Flickinger Explains Vote on Disaster-Recovery Funds
9/2/2025 – The following is reprinted from Houston District E City Council Member Fred Flickinger’s newsletter. It relates to the purchase of backup generators to keep critical city facilities such as sewage treatment plants, running when power goes out during storms. This issue has plagued the Lake Houston Area. Some of the money below will still go toward generators, just not as much.
“In August, City Council approved the submission of a plan to the U.S. Department of Housing and Urban Development for how the City will allocate nearly $315 million in federal disaster recovery funds from the Derecho storm and Hurricane Beryl last year. Council Members Huffman, Peck, and I co-authored a joint op-ed explaining our vote against the proposed plan. We submitted this to the Houston Chronicle for publishing, but they refused to do so. You can read what we wrote below:
Why We Voted Against the $100 Million Home Repair Amendment
As Houston City Council Members, our responsibility is to make decisions that improve the quality of life and safety of Houstonians in the most responsible and fiscally prudent way possible. That’s why, when faced with a $315 million disaster recovery action plan, we could not support an amendment that would have redirected $50 million away from critical disaster recovery tools and into additional home repair funding.
The amendment proposed raising home repair funding from $50 million to $100 million, split evenly between single-family and multi-family homes. While the intention was noble, the extra dollars would have come from the budget set aside for generators at essential city facilities. These generators power community centers, sewage lift stations, and police and fire stations—places that become lifelines when disaster strikes.
We are deeply sympathetic to Houstonians whose homes were damaged by storms. But we voted no for three key reasons:
Generators Are Vital for Disaster Recovery
When the power goes out, safety risks increase dramatically. Community centers must be able to provide shelter, and first responders need reliable facilities to do their jobs.
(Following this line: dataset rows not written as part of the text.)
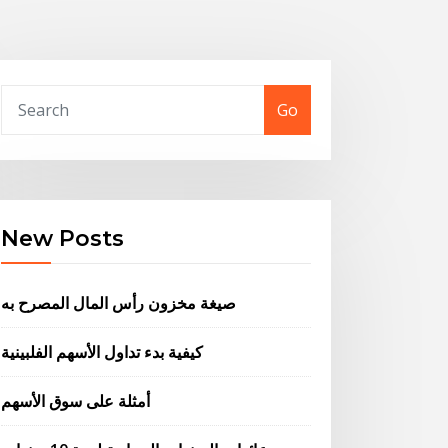
Go
New Posts
صيغة مخزون رأس المال المصرح به
كيفية بدء تداول الأسهم الفلبينية
أمثلة على سوق الأسهم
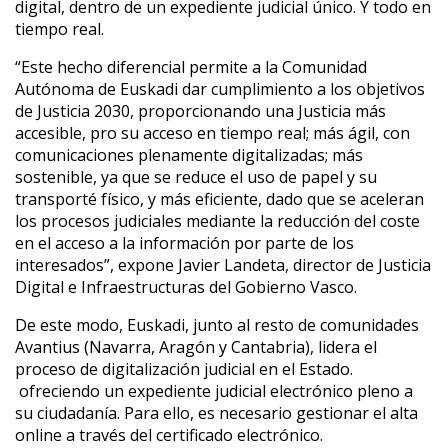
digital, dentro de un expediente judicial único. Y todo en
tiempo real.
“Este hecho diferencial permite a la Comunidad
Autónoma de Euskadi dar cumplimiento a los objetivos
de Justicia 2030, proporcionando una Justicia más
accesible, pro su acceso en tiempo real; más ágil, con
comunicaciones plenamente digitalizadas; más
sostenible, ya que se reduce el uso de papel y su
transporté físico, y más eficiente, dado que se aceleran
los procesos judiciales mediante la reducción del coste
en el acceso a la información por parte de los
interesados”, expone Javier Landeta, director de Justicia
Digital e Infraestructuras del Gobierno Vasco.
De este modo, Euskadi, junto al resto de comunidades
Avantius (Navarra, Aragón y Cantabria), lidera el
proceso de digitalización judicial en el Estado.
ofreciendo un expediente judicial electrónico pleno a
su ciudadanía. Para ello, es necesario gestionar el alta
online a través del certificado electrónico.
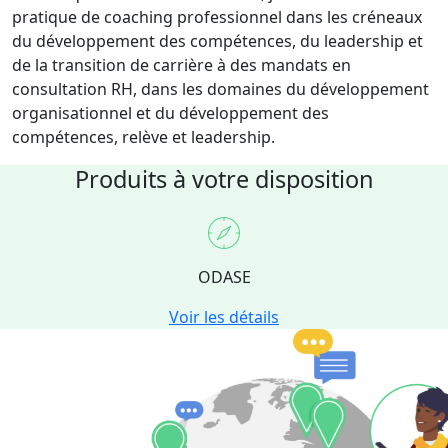
pratique de coaching professionnel dans les créneaux
du développement des compétences, du leadership et
de la transition de carrière à des mandats en
consultation RH, dans les domaines du développement
organisationnel et du développement des
compétences, relève et leadership.
Produits à votre disposition
ODASE
Voir les détails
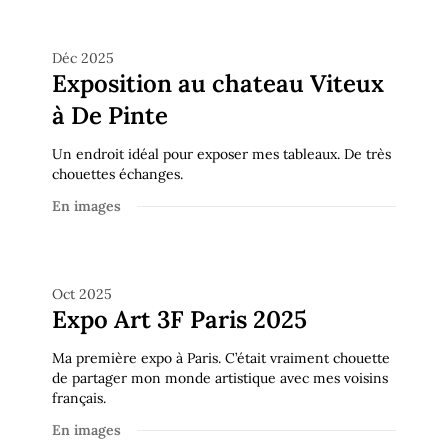
En images
Déc 2025
Exposition au chateau Viteux
à De Pinte
Un endroit idéal pour exposer mes tableaux. De très
chouettes échanges.
En images
En images
Oct 2025
Expo Art 3F Paris 2025
Ma première expo à Paris. C’était vraiment chouette
de partager mon monde artistique avec mes voisins
français.
En images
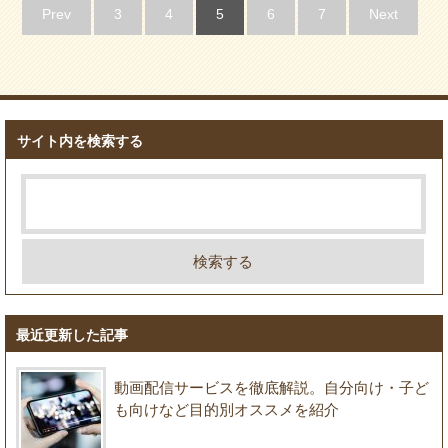
Prev
3
4
5
6
7
Next
サイト内を検索する
最近更新した記事
動画配信サービスを徹底解説。自分向け・子ど
も向けなど目的別オススメを紹介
We must continue to make sure that our water and wastewater plants have electricity to provide these services as well.
A University of Houston Hobby School of Public Affairs survey found that 88% of registered voters in Harris County are concerned about outages lasting more than a day this summer. That is not an abstract fear—it is based on lived experience. For the first time, we have an opportunity to obtain generators, and cutting the funding jeopardizes public safety at the very moment Houstonians need it most.
The Home Repair Program is Inefficient
Currently, the program doesn’t just fix storm damage—it often rebuilds entire homes. Instead of only fixing storm damage, the City pays for repairs needed in the rest of the house, whether the damage was due to a storm or not. What might begin as a small roof repair can become a complete home rebuild. This drives the average cost per home to about $200,000, per Mayor Whitmire’s office.
For $50 million in single family home repairs, that would mean that we are only able to assist approximately 250 homes. In a city of 2.3 million people, while incredibly impactful to the small number of people receiving the benefit, it is negligible for the rest of the population. With smarter policies, we could stretch these dollars further and help more people. Until those changes are made, pouring in more money only perpetuates inefficiency.
Furthermore, the multi-family housing aspect of this program is even more problematic. Multi-family housing essentially means apartment complexes. While we must make sure that people have safe places to live, apartment complexes are businesses that almost without exception should have had insurance for protection.
Businesses are crucial to our economy, and apartments are no exception; however, paying to essentially remodel an apartment complex with this money does not help prepare anyone for future storms.
The Actual Need is Unclear
Damage estimates are made immediately after storms, but we are now more than a year out from the derecho and Hurricane Beryl. Many homeowners and multi-family owners have already completed repairs. Based on past storm data, the final need may be much lower than $100 million.
The City of Houston still has $40 million in home repair funding from Winter Storm Uri that Houstonians can access for home damages that must be addressed as well. Scaling up to manage a program of this size could require additional staff and new systems—raising the risk of falling short on federal requirements and jeopardizing future HUD funding.
We have already seen this exact scenario play out in the aftermath of Hurricane Harvey. Although we know Mayor Whitmire and his administration will handle this process with care and accuracy, we do not know yet the scale on which we would need to increase this program in order meet the demands.
We continue to support Mayor Whitmire’s commitment towards disaster recovery and response, and he and his team have done a phenomenal job in recent storms to make sure that Houstonians were cared for. He faced a difficult task in shaping this action plan, and we commend him for listening to residents who called for home repair assistance.
His decision to shift $50 million toward repairs—when the original plan had none—was a fair and thoughtful compromise. At this stage, however, $100 million does not advance our goal of preparing Houston for disasters. Given the choice of repairing 250 homes and an indeterminable number of private apartment complexes versus addressing needs for 2.3 million people, we chose the latter.
We remain committed to supporting Houstonians in times of crisis. But we must do it in a way that is sustainable, efficient, and does not undermine other critical recovery tools.”